**Assigned task**
Exclude the pictures, then restate every entry below exactly.

:: Dataset content ::

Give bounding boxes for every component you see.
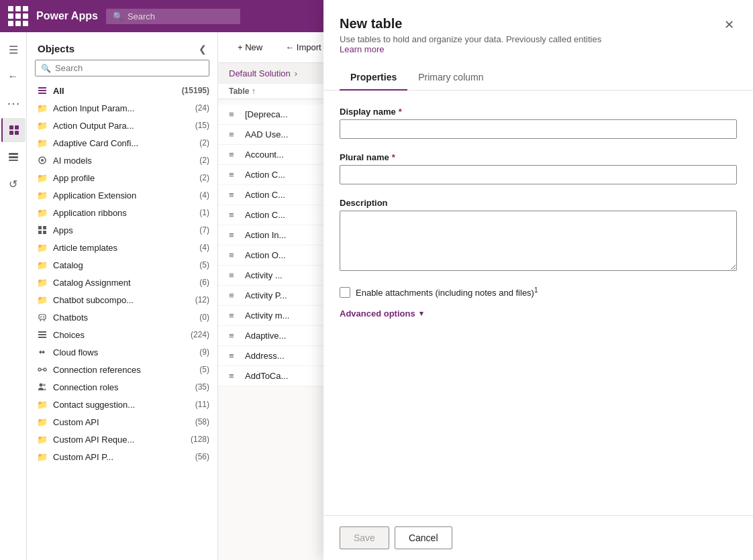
svg-rect-5 [9,156,18,158]
svg-rect-3 [15,131,19,135]
advanced-options-toggle[interactable]: Advanced options ▾ [340,309,737,319]
svg-rect-15 [43,231,46,234]
sidebar-count: (12) [195,295,209,304]
import-button[interactable]: ← Import [277,38,330,57]
sidebar-item-custom-api[interactable]: 📁 Custom API (58) [27,413,217,431]
sidebar-item-cloud-flows[interactable]: Cloud flows (9) [27,343,217,361]
tab-properties[interactable]: Properties [340,65,407,91]
sidebar-item-contact-suggestion[interactable]: 📁 Contact suggestion... (11) [27,396,217,413]
sidebar-label: Choices [53,330,185,340]
hamburger-icon[interactable]: ☰ [1,38,26,62]
chatbot-icon [37,312,48,323]
sidebar-label: Application ribbons [53,208,194,218]
panel-body: Display name * Plural name * Description… [323,91,753,515]
sidebar-count: (15) [195,121,209,130]
sidebar-count: (7) [199,225,209,235]
folder-icon: 📁 [37,190,48,201]
sidebar-item-action-input-param[interactable]: 📁 Action Input Param... (24) [27,99,217,117]
sidebar-item-apps[interactable]: Apps (7) [27,221,217,239]
sidebar-item-adaptive-card[interactable]: 📁 Adaptive Card Confi... (2) [27,134,217,152]
display-name-input[interactable] [340,119,737,139]
topbar-search-input[interactable] [128,11,228,21]
sidebar-item-chatbots[interactable]: Chatbots (0) [27,309,217,326]
table-view-icon[interactable] [1,118,26,142]
row-name: Activity ... [245,270,283,280]
breadcrumb-solution[interactable]: Default Solution [229,68,291,78]
sidebar-item-choices[interactable]: Choices (224) [27,326,217,343]
learn-more-link[interactable]: Learn more [340,44,384,54]
sidebar-item-custom-api-p[interactable]: 📁 Custom API P... (56) [27,448,217,465]
svg-rect-4 [9,153,18,155]
sidebar-collapse-icon[interactable]: ❮ [199,44,207,54]
description-field-group: Description [340,198,737,273]
row-name: Adaptive... [245,331,286,341]
svg-rect-16 [39,315,46,319]
enable-attachments-checkbox[interactable] [340,287,350,298]
back-icon[interactable]: ← [1,64,26,89]
sidebar-item-all[interactable]: All (15195) [27,82,217,99]
new-button[interactable]: + New [229,38,271,57]
sidebar-count: (58) [195,417,209,427]
sidebar-label: Chatbots [53,313,194,323]
sidebar-item-chatbot-subcompo[interactable]: 📁 Chatbot subcompo... (12) [27,291,217,309]
sidebar-item-custom-api-reque[interactable]: 📁 Custom API Reque... (128) [27,431,217,448]
svg-rect-8 [38,90,46,91]
sidebar-item-article-templates[interactable]: 📁 Article templates (4) [27,239,217,256]
sidebar-label: Chatbot subcompo... [53,295,190,305]
sidebar-item-action-output-param[interactable]: 📁 Action Output Para... (15) [27,117,217,134]
sidebar-item-all-label: All [53,86,177,96]
svg-rect-0 [9,125,13,129]
sidebar-label: Cloud flows [53,347,194,357]
sidebar-item-application-extension[interactable]: 📁 Application Extension (4) [27,186,217,204]
brand-title: Power Apps [36,10,98,22]
sidebar-label: App profile [53,173,194,183]
folder-icon: 📁 [37,120,48,131]
cancel-button[interactable]: Cancel [395,526,452,549]
row-icon: ≡ [229,270,240,280]
sidebar-label: Adaptive Card Confi... [53,138,194,148]
folder-icon: 📁 [37,399,48,410]
enable-attachments-label[interactable]: Enable attachments (including notes and … [356,286,538,298]
description-label: Description [340,198,737,208]
row-name: Action C... [245,190,285,200]
panel-close-button[interactable]: ✕ [721,16,737,34]
save-button[interactable]: Save [340,526,389,549]
sidebar-label: Action Output Para... [53,121,190,131]
sidebar-count: (24) [195,103,209,113]
sidebar-item-connection-references[interactable]: Connection references (5) [27,361,217,378]
sidebar-item-all-count: (15195) [182,86,209,95]
svg-rect-9 [38,93,46,94]
description-textarea[interactable] [340,211,737,271]
data-icon[interactable] [1,145,26,169]
sidebar-item-ai-models[interactable]: AI models (2) [27,152,217,169]
row-icon: ≡ [229,150,240,160]
folder-icon: 📁 [37,137,48,148]
sidebar-label: Article templates [53,243,194,253]
sidebar-search-box[interactable]: 🔍 [35,60,209,76]
panel-description: Use tables to hold and organize your dat… [340,34,601,54]
row-name: Activity m... [245,311,289,321]
plural-name-input[interactable] [340,165,737,184]
enable-attachments-row: Enable attachments (including notes and … [340,286,737,298]
plural-name-required: * [392,152,395,162]
row-name: AAD Use... [245,129,288,139]
sidebar-item-catalog-assignment[interactable]: 📁 Catalog Assignment (6) [27,274,217,291]
topbar-search-box[interactable]: 🔍 [106,9,240,24]
panel-footer: Save Cancel [323,515,753,560]
folder-icon: 📁 [37,260,48,270]
apps-grid-icon[interactable] [8,6,28,26]
folder-icon: 📁 [37,103,48,113]
sidebar-item-connection-roles[interactable]: Connection roles (35) [27,378,217,396]
sidebar-item-app-profile[interactable]: 📁 App profile (2) [27,169,217,186]
sidebar-count: (1) [199,208,209,217]
more-icon[interactable]: ⋯ [1,91,26,115]
sidebar-item-application-ribbons[interactable]: 📁 Application ribbons (1) [27,204,217,221]
search-icon: 🔍 [113,11,123,21]
row-icon: ≡ [229,331,240,341]
tab-primary-column[interactable]: Primary column [407,65,494,91]
panel-header-content: New table Use tables to hold and organiz… [340,16,601,54]
history-icon[interactable]: ↺ [1,172,26,196]
sidebar-search-input[interactable] [55,63,203,73]
sidebar-count: (4) [199,190,209,200]
sidebar-item-catalog[interactable]: 📁 Catalog (5) [27,256,217,274]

:::

**Answer to the problem**
Give bounding boxes for every component you see.
svg-rect-5 [9,156,18,158]
svg-rect-3 [15,131,19,135]
advanced-options-toggle[interactable]: Advanced options ▾ [340,309,737,319]
svg-rect-15 [43,231,46,234]
sidebar-count: (12) [195,295,209,304]
import-button[interactable]: ← Import [277,38,330,57]
sidebar-item-custom-api[interactable]: 📁 Custom API (58) [27,413,217,431]
sidebar-item-cloud-flows[interactable]: Cloud flows (9) [27,343,217,361]
tab-properties[interactable]: Properties [340,65,407,91]
sidebar-item-contact-suggestion[interactable]: 📁 Contact suggestion... (11) [27,396,217,413]
sidebar-label: Choices [53,330,185,340]
hamburger-icon[interactable]: ☰ [1,38,26,62]
chatbot-icon [37,312,48,323]
sidebar-label: Application ribbons [53,208,194,218]
panel-body: Display name * Plural name * Description… [323,91,753,515]
sidebar-count: (15) [195,121,209,130]
sidebar-count: (7) [199,225,209,235]
folder-icon: 📁 [37,190,48,201]
sidebar-item-action-input-param[interactable]: 📁 Action Input Param... (24) [27,99,217,117]
sidebar-item-apps[interactable]: Apps (7) [27,221,217,239]
sidebar-item-adaptive-card[interactable]: 📁 Adaptive Card Confi... (2) [27,134,217,152]
display-name-input[interactable] [340,119,737,139]
topbar-search-input[interactable] [128,11,228,21]
sidebar-item-chatbots[interactable]: Chatbots (0) [27,309,217,326]
table-view-icon[interactable] [1,118,26,142]
row-name: Activity ... [245,270,283,280]
breadcrumb-solution[interactable]: Default Solution [229,68,291,78]
sidebar-item-choices[interactable]: Choices (224) [27,326,217,343]
learn-more-link[interactable]: Learn more [340,44,384,54]
sidebar-item-custom-api-p[interactable]: 📁 Custom API P... (56) [27,448,217,465]
svg-rect-4 [9,153,18,155]
sidebar-collapse-icon[interactable]: ❮ [199,44,207,54]
description-field-group: Description [340,198,737,273]
row-name: Adaptive... [245,331,286,341]
svg-rect-16 [39,315,46,319]
enable-attachments-checkbox[interactable] [340,287,350,298]
back-icon[interactable]: ← [1,64,26,89]
sidebar-item-all[interactable]: All (15195) [27,82,217,99]
new-button[interactable]: + New [229,38,271,57]
sidebar-count: (58) [195,417,209,427]
sidebar-label: Chatbots [53,313,194,323]
sidebar-item-chatbot-subcompo[interactable]: 📁 Chatbot subcompo... (12) [27,291,217,309]
sidebar-item-custom-api-reque[interactable]: 📁 Custom API Reque... (128) [27,431,217,448]
svg-rect-8 [38,90,46,91]
sidebar-item-article-templates[interactable]: 📁 Article templates (4) [27,239,217,256]
sidebar-label: Chatbot subcompo... [53,295,190,305]
sidebar-item-action-output-param[interactable]: 📁 Action Output Para... (15) [27,117,217,134]
sidebar-item-all-label: All [53,86,177,96]
svg-rect-0 [9,125,13,129]
sidebar-label: Cloud flows [53,347,194,357]
sidebar-item-application-extension[interactable]: 📁 Application Extension (4) [27,186,217,204]
brand-title: Power Apps [36,10,98,22]
sidebar-label: App profile [53,173,194,183]
folder-icon: 📁 [37,120,48,131]
cancel-button[interactable]: Cancel [395,526,452,549]
row-icon: ≡ [229,270,240,280]
sidebar-label: Adaptive Card Confi... [53,138,194,148]
folder-icon: 📁 [37,399,48,410]
enable-attachments-label[interactable]: Enable attachments (including notes and … [356,286,538,298]
description-label: Description [340,198,737,208]
row-name: Action C... [245,190,285,200]
panel-close-button[interactable]: ✕ [721,16,737,34]
save-button[interactable]: Save [340,526,389,549]
sidebar-label: Action Output Para... [53,121,190,131]
sidebar-count: (24) [195,103,209,113]
sidebar-item-connection-references[interactable]: Connection references (5) [27,361,217,378]
sidebar-item-all-count: (15195) [182,86,209,95]
svg-rect-9 [38,93,46,94]
description-textarea[interactable] [340,211,737,271]
data-icon[interactable] [1,145,26,169]
sidebar-item-ai-models[interactable]: AI models (2) [27,152,217,169]
row-icon: ≡ [229,150,240,160]
folder-icon: 📁 [37,137,48,148]
sidebar-label: Article templates [53,243,194,253]
sidebar-search-box[interactable]: 🔍 [35,60,209,76]
panel-description: Use tables to hold and organize your dat… [340,34,601,54]
row-name: Activity m... [245,311,289,321]
plural-name-input[interactable] [340,165,737,184]
enable-attachments-row: Enable attachments (including notes and … [340,286,737,298]
plural-name-required: * [392,152,395,162]
row-name: AAD Use... [245,129,288,139]
sidebar-item-catalog-assignment[interactable]: 📁 Catalog Assignment (6) [27,274,217,291]
topbar-search-box[interactable]: 🔍 [106,9,240,24]
panel-footer: Save Cancel [323,515,753,560]
folder-icon: 📁 [37,260,48,270]
apps-grid-icon[interactable] [8,6,28,26]
folder-icon: 📁 [37,103,48,113]
sidebar-item-connection-roles[interactable]: Connection roles (35) [27,378,217,396]
sidebar-item-app-profile[interactable]: 📁 App profile (2) [27,169,217,186]
sidebar-count: (1) [199,208,209,217]
more-icon[interactable]: ⋯ [1,91,26,115]
sidebar-item-application-ribbons[interactable]: 📁 Application ribbons (1) [27,204,217,221]
search-icon: 🔍 [113,11,123,21]
row-icon: ≡ [229,331,240,341]
tab-primary-column[interactable]: Primary column [407,65,494,91]
panel-header-content: New table Use tables to hold and organiz… [340,16,601,54]
history-icon[interactable]: ↺ [1,172,26,196]
sidebar-search-input[interactable] [55,63,203,73]
sidebar-count: (4) [199,190,209,200]
sidebar-item-catalog[interactable]: 📁 Catalog (5) [27,256,217,274]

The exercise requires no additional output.